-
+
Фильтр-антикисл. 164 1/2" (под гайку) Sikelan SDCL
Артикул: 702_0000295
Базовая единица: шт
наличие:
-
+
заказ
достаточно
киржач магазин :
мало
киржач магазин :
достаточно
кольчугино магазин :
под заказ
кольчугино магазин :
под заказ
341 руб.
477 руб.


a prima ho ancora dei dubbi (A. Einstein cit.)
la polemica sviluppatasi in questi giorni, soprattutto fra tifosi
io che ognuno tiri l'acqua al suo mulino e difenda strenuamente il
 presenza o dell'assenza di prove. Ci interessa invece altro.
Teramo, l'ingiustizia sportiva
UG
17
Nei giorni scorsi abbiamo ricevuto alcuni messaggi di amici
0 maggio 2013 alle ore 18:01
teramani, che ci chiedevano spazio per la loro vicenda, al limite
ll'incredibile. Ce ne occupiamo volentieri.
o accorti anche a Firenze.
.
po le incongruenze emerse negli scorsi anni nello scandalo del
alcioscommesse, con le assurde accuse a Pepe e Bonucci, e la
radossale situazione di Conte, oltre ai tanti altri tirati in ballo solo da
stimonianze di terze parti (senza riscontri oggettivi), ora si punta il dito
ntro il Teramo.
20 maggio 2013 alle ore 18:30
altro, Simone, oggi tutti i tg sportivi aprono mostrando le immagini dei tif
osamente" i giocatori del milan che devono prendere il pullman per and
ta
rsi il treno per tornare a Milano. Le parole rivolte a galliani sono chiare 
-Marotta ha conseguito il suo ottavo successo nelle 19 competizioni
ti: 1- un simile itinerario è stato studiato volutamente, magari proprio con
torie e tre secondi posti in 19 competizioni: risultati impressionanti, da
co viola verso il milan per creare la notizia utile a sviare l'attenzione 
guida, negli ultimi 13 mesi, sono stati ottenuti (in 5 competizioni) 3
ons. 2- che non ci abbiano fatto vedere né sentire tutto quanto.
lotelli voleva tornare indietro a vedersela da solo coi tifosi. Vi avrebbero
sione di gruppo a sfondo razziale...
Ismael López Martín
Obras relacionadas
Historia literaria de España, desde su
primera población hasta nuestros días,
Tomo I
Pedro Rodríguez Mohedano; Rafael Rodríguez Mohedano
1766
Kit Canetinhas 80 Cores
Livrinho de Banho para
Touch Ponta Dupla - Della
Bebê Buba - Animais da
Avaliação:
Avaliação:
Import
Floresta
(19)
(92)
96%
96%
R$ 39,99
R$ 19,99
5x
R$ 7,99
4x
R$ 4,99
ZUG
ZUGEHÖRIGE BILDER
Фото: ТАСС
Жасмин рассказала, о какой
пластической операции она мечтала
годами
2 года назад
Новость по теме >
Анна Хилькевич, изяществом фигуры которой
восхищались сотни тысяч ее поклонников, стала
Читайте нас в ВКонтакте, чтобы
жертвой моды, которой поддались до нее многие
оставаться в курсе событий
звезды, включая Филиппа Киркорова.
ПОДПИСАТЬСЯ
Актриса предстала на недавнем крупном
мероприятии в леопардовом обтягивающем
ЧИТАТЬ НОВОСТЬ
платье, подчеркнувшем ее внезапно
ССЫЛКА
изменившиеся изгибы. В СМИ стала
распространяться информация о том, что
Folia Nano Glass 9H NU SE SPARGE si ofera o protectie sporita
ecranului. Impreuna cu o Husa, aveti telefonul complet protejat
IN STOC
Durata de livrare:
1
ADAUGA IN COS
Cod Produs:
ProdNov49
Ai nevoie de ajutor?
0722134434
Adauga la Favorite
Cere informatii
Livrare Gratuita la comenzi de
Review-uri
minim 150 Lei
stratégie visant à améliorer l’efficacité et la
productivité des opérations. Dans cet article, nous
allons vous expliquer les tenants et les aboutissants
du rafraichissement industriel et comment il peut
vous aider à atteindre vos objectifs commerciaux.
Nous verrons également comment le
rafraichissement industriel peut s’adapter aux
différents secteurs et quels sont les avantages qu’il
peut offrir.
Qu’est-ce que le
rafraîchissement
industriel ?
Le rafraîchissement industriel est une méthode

* * * * * * * * *

• [Goal of the exercise] Copy each record exactly, leaving nothing out.

• [The completed task]
-
+
Фильтр-антикисл. 164 1/2" (под гайку) Sikelan SDCL
Артикул: 702_0000295
Базовая единица: шт
наличие:
-
+
заказ
достаточно
киржач магазин :
мало
киржач магазин :
достаточно
кольчугино магазин :
под заказ
кольчугино магазин :
под заказ
341 руб.
477 руб.


a prima ho ancora dei dubbi (A. Einstein cit.)
la polemica sviluppatasi in questi giorni, soprattutto fra tifosi
io che ognuno tiri l'acqua al suo mulino e difenda strenuamente il
 presenza o dell'assenza di prove. Ci interessa invece altro.
Teramo, l'ingiustizia sportiva
UG
17
Nei giorni scorsi abbiamo ricevuto alcuni messaggi di amici
0 maggio 2013 alle ore 18:01
teramani, che ci chiedevano spazio per la loro vicenda, al limite
ll'incredibile. Ce ne occupiamo volentieri.
o accorti anche a Firenze.
.
po le incongruenze emerse negli scorsi anni nello scandalo del
alcioscommesse, con le assurde accuse a Pepe e Bonucci, e la
radossale situazione di Conte, oltre ai tanti altri tirati in ballo solo da
stimonianze di terze parti (senza riscontri oggettivi), ora si punta il dito
ntro il Teramo.
20 maggio 2013 alle ore 18:30
altro, Simone, oggi tutti i tg sportivi aprono mostrando le immagini dei tif
osamente" i giocatori del milan che devono prendere il pullman per and
ta
rsi il treno per tornare a Milano. Le parole rivolte a galliani sono chiare 
-Marotta ha conseguito il suo ottavo successo nelle 19 competizioni
ti: 1- un simile itinerario è stato studiato volutamente, magari proprio con
torie e tre secondi posti in 19 competizioni: risultati impressionanti, da
co viola verso il milan per creare la notizia utile a sviare l'attenzione 
guida, negli ultimi 13 mesi, sono stati ottenuti (in 5 competizioni) 3
ons. 2- che non ci abbiano fatto vedere né sentire tutto quanto.
lotelli voleva tornare indietro a vedersela da solo coi tifosi. Vi avrebbero
sione di gruppo a sfondo razziale...
Ismael López Martín
Obras relacionadas
Historia literaria de España, desde su
primera población hasta nuestros días,
Tomo I
Pedro Rodríguez Mohedano; Rafael Rodríguez Mohedano
1766
Kit Canetinhas 80 Cores
Livrinho de Banho para
Touch Ponta Dupla - Della
Bebê Buba - Animais da
Avaliação:
Avaliação:
Import
Floresta
(19)
(92)
96%
96%
R$ 39,99
R$ 19,99
5x
R$ 7,99
4x
R$ 4,99
ZUG
ZUGEHÖRIGE BILDER
Фото: ТАСС
Жасмин рассказала, о какой
пластической операции она мечтала
годами
2 года назад
Новость по теме >
Анна Хилькевич, изяществом фигуры которой
восхищались сотни тысяч ее поклонников, стала
Читайте нас в ВКонтакте, чтобы
жертвой моды, которой поддались до нее многие
оставаться в курсе событий
звезды, включая Филиппа Киркорова.
ПОДПИСАТЬСЯ
Актриса предстала на недавнем крупном
мероприятии в леопардовом обтягивающем
ЧИТАТЬ НОВОСТЬ
платье, подчеркнувшем ее внезапно
ССЫЛКА
изменившиеся изгибы. В СМИ стала
распространяться информация о том, что
Folia Nano Glass 9H NU SE SPARGE si ofera o protectie sporita
ecranului. Impreuna cu o Husa, aveti telefonul complet protejat
IN STOC
Durata de livrare:
1
ADAUGA IN COS
Cod Produs:
ProdNov49
Ai nevoie de ajutor?
0722134434
Adauga la Favorite
Cere informatii
Livrare Gratuita la comenzi de
Review-uri
minim 150 Lei
stratégie visant à améliorer l’efficacité et la
productivité des opérations. Dans cet article, nous
allons vous expliquer les tenants et les aboutissants
du rafraichissement industriel et comment il peut
vous aider à atteindre vos objectifs commerciaux.
Nous verrons également comment le
rafraichissement industriel peut s’adapter aux
différents secteurs et quels sont les avantages qu’il
peut offrir.
Qu’est-ce que le
rafraîchissement
industriel ?
Le rafraîchissement industriel est une méthode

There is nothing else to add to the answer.